We've got a QA agent that needs to run through, say, 200 markdown files of requirements in a browser session. Its a cool system that has really helped improve our team's efficiency. For the longest time we tried everything to get a prompt like the following working: "Look in this directory at the requirements files. For each requirement file, create a todo list item to determine if the application meets the requirements outlined in that file". In other words: Letting the model manage the high level control flow.
This started breaking down after ~30 files. Sometimes it would miss a file. Sometimes it would triple-test a bundle of files and take 10 minutes instead of 3. An error in one file would convince it it needs to re-test four previous files, for no reason. It was very frustrating. We quickly discovered during testing that there was no consistency to its (Opus 4.6 and GPT 5.4 IIRC) ability to actually orchestrate the workflow. Sometimes it would work, sometimes it wouldn't. I've also tested it once or twice against Opus 4.7 and GPT 5.5; not as extensively; but seems to have the same problems.

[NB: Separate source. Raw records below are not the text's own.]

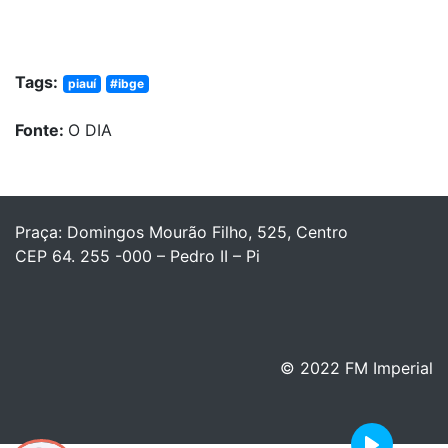
Tags:
piauí
#ibge
Fonte:
O DIA
Praça: Domingos Mourão Filho, 525, Centro
CEP 64. 255 -000 – Pedro II – Pi
© 2022 FM Imperial
Play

We ended up creating a super basic deterministic harness around the model. For each test case, trigger the model to test that test case, store results in an array, write results to file. This has made the system a billion times more reliable. But, its also made the agent impossible to run on any managed agent platform (Cursor Cloud Agents, Anthropic, etc) because they're all so gigapilled on "the agent has to run everything" that they can't see how valuable these systems can be if you just add a wee bit of determinism to them at the right place.
The models are already good enough for code generation. What we need is the harness around them actually deterministically enforcing a specific path and “leashing” the models output to be aligned with the intention of the user as much as possible. You can’t make the output of the model deterministic, but you can make everything around it to be so.
Trying to make enforcements work with prompts is like a government agency investigating/auditing itself, there’s no incentive to find problems, so you’ll always inevitably get the “All Good, Boss!”
However, there are some things that I think need a foundational next-generation improvement of some sort. The way that LLMs sort of smudge away "NEVER DO X" and can even after a lot of work end up seeing that as a bit of a "PLEASE DO X" seems fundamental to how they work. It can be easy to lose track of as we are still in the initial flush of figuring out what they can do (despite all we've already found), but LLMs are not everything we're looking for out of AI.
There should be some sort of architecture that can take a "NEVER DO X" and treat it as a human would. There should be some sort of architecture that instead of having a "context window" has memory hierarchies something like we do, where if two people have sufficiently extended conversations with what was initially the same AI, the resulting two AIs are different not just in their context windows but have actually become two individuals.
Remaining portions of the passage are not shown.